West Texas Intermediate crude for June delivery rose $1.38, or 5.7%, to $25.52 a barrel, on the New York Mercantile Exchange, while July Brent crude, the global benchmark, was up 89 cents, or 3%, at $30.52 a barrel on ICE Europe.
Oil ended lower Monday, despite Saudi Arabia moving to deepen its production cut in June, a move that was echoed by some other Gulf producers. Saudi oil production for June, with the output-cut agreement between the Organization of the Petroleum Exporting Countries and its allies as well as the voluntary cuts, will total 7.492 million barrels per day, the Saudi Press Agency reported Monday. But analysts said the effort, combined with a slowdown in production in response to this year’s collapse in prices could provide support.
Traders are also looking for signs that renewed economic activity is starting to lift demand for gasoline and, in turn, crude. Oil demand cratered as economies virtually closed down in an effort to contain the outbreak.

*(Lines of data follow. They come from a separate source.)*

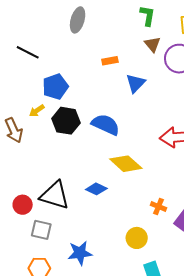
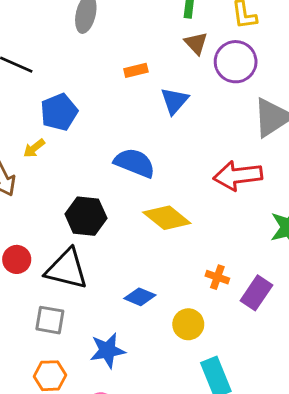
black hexagon: (66, 121) -> (86, 216), moved
blue diamond: (96, 189) -> (140, 297), moved
red circle: (23, 205) -> (17, 259), moved

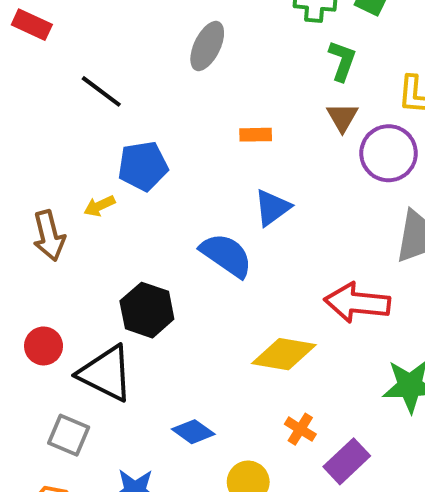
blue triangle: (174, 101) -> (272, 208), moved
yellow diamond: (167, 218) -> (284, 354), moved, turned -42

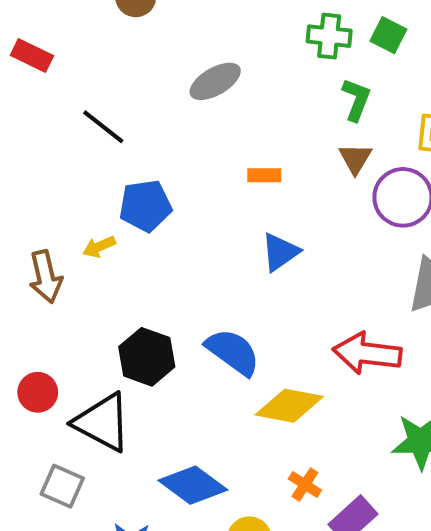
gray ellipse: (207, 46) -> (215, 81), turned 33
blue semicircle: (226, 255) -> (233, 352), moved
blue diamond: (193, 432) -> (193, 485), size x1.5

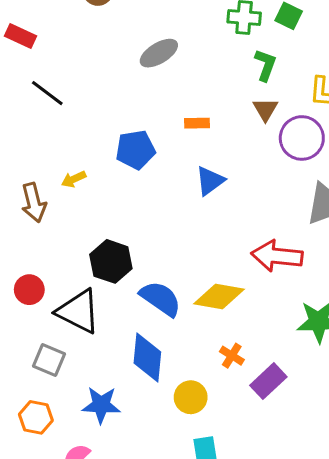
black line: (103, 127) -> (47, 93), moved
blue pentagon: (145, 206) -> (135, 150), moved
blue semicircle: (233, 352) -> (161, 299), moved
blue diamond: (193, 485) -> (147, 357), turned 60

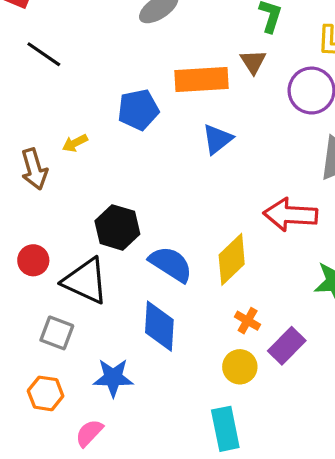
brown triangle: (265, 109) -> (253, 62), moved
orange rectangle: (197, 123) -> (201, 79), size x2.0
yellow diamond: (219, 296) -> (232, 259), turned -51
yellow circle: (191, 397) -> (240, 367), moved

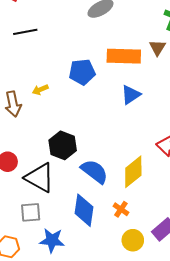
black line: (44, 54) -> (25, 32), turned -50
orange cross: (248, 321) -> (121, 209), moved
gray square: (57, 333) -> (31, 212), moved, turned -30

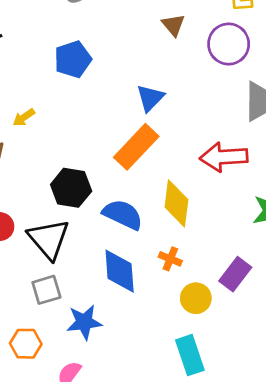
orange rectangle: (124, 56) -> (136, 147), moved, turned -36
blue pentagon: (82, 72) -> (73, 59), moved
yellow diamond: (133, 172) -> (176, 203), turned -32
black triangle: (40, 178) -> (49, 239), turned 32

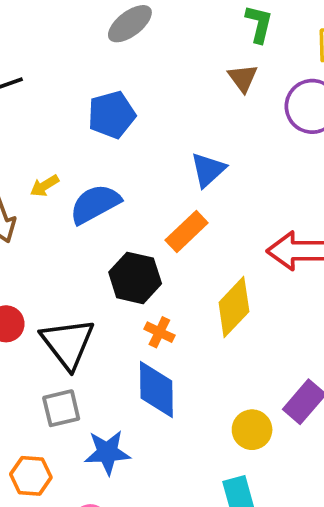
orange rectangle: (136, 147) -> (187, 231), size x0.7
black hexagon: (71, 188) -> (135, 278), moved
yellow diamond: (176, 203) -> (234, 307), turned 33
blue semicircle: (123, 214) -> (95, 204), moved, turned -57
orange cross: (170, 259) -> (159, 332), moved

Oil could find further support if data from the American Petroleum Institute late Tuesday shows a decline in crude oil stocks at the New York Mercantile Exchange’s delivery hub in Cushing, Oklahoma, as was reported last week by a private information provider, said Eugen Weinberg, analyst at Commerzbank, in a Tuesday note.
In addition, the U.S. Energy Information Administration will publish new projections on U.S. oil output which is likely to show a further downward revision in view of a steep decline in drilling activity and production cuts announced by several oil companies, he said.